La diffidenza verso il vaccino

Come mai negli Stati Uniti è tornato a diffondersi il morbillo

Come mai negli Stati Uniti è tornato a diffondersi il morbillo
12 Febbraio 2015 ore 16:57

In America è stata ribattezzata l’epidemia di Disneyland, dal nome del parco di divertimenti californiano in cui decine di persone sono entrate in contatto col virus del morbillo, che poi si sarebbe diffuso in fretta contagiando almeno 102 persone. La vicenda da ormai 20 giorni è argomento di dibattito intenso, che ripropone con prepotenza dubbi e perplessità sugli anti-vaxxers, ossia quei genitori che s’avvalgono del diritto di non vaccinare i propri figli col timore che tali antidoti possano sviluppare altre patologie, come ad esempio l’autismo.

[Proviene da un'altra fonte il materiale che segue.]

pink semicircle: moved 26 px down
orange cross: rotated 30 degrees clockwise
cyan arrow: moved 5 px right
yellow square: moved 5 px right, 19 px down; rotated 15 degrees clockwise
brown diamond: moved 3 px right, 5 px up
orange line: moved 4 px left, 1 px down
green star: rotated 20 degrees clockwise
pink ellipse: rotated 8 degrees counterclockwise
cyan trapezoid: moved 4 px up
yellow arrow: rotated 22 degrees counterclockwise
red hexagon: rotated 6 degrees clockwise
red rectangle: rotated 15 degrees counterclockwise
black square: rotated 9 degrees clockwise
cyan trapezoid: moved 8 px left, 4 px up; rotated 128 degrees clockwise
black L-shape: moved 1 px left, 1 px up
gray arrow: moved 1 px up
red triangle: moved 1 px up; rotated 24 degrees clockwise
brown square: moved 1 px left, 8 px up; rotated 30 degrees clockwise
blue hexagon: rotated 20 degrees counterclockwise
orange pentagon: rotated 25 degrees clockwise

È così che gli Stati Uniti sono tornati a fare i conti con una malattia che nel 2000 era stata data per debellata dopo che, trent’anni prima, l’invenzione del suo vaccino aveva iniziato a far crollare i contagi, che erano almeno 3 milioni l’anno, fino a 500 morti ogni 12 mesi. Cifre, ovviamente, imparagonabili con la realtà ben più piccola del 2015 e dell’epidemia di Disneyland, che però non è un caso isolato: nel 2014 la crescita di contagi ha raggiunto il picco del nuovo millennio, con 644 casi accertati negli States.

Gli esperti della patologia ipotizzano che un visitatore di Disneyland arrivato dall’estero (dal Sud Est Asiatico, forse, dove il morbillo è più diffuso) avrebbe portato il virus nel parco divertimenti dove poi sarebbe avvenuta la trasmissione. Che ha una probabilità di avvenire del 90 percento tra persone non vaccinate: se un portatore passa in una stanza, qui il virus rimane per quasi due ore.

 

 

Storia della diffidenza per le vaccinazioni. Le paure della gente per le vaccinazioni sono cresciute negli ultimi 20 anni: vi sono sì casi di rifiuto di profilassi dovuti a ragioni religiose (nel 2014 tantissimi furono i malati nella comunità Amish), ma a far preoccupare di più le autorità mediche americane è lo scetticismo di alcuni genitori verso il vaccino contro il morbillo. In tanti Stati americani esistono esenzioni dalla profilassi, che regolarmente avviene a scuola, e per molti è una scelta legittima per i genitori.

Tale avversione ha origine nel ’98 e fu alimentata dallo studio di un medico inglese, Andrew Wakefield: lo studioso pubblicò sulla rivista medica Lancet uno studio sulle possibili interconnessioni tra l’insorgere dell’autismo e le vaccinazioni contro il morbillo. Le sue ricerche partivano da alcuni casi di patologia sorta proprio in seguito a tali vaccinazioni, ma non provavano nulla sul piano scientifico: eppure il medico cominciò a sostenere con forza questi legami. L’amplificazione ricevuta dalla stampa portò col tempo ad un crollo delle profilassi.

L’epilogo di tale vicenda è triste: dopo che Wakefield raggiunse una discreta popolarità, alcuni coautori dei suoi studi cominciarono ad abbandonarlo, chiedendo la rimozione dei propri nomi dalla ricerca. Che era piena di lacune (mancavano, ad esempio, confronti su soggetti non malati, o su bambini non vaccinati), tanto che, cinque anni dopo, la rivista ritirò l’articolo: Wakefield venne radiato dall’ordine dei medici e dovette ammettere i propri errori. Ma non era finita: le indagini su di lui evidenziarono i collegamenti con un’associazione che assisteva sul piano legale i genitori di figli malati d’autismo, proprio in procinto di far partire una causa contro le case farmaceutiche.

Insomma, più che una ricerca scientifica pareva tutta una messa in scena per rivalersi sulle aziende produttrici dei vaccini. Non è un caso se, ad oggi, nel mondo scientifico tale studio è considerato niente. «Il morbillo è stato vinto dalla medicina moderna, e casi come quello di Disneyland dimostrano come certi movimenti antiscientifici si basino sulla cieca ostinazione», scriveva qualche giorno fa il Los Angeles Times, riflettendo con preoccupazione ai tanti contagiati californiani dovuti all’epidemia di Disneyland. Nel frattempo, il parco ha pubblicato un avviso: se non siete vaccinati non entrate.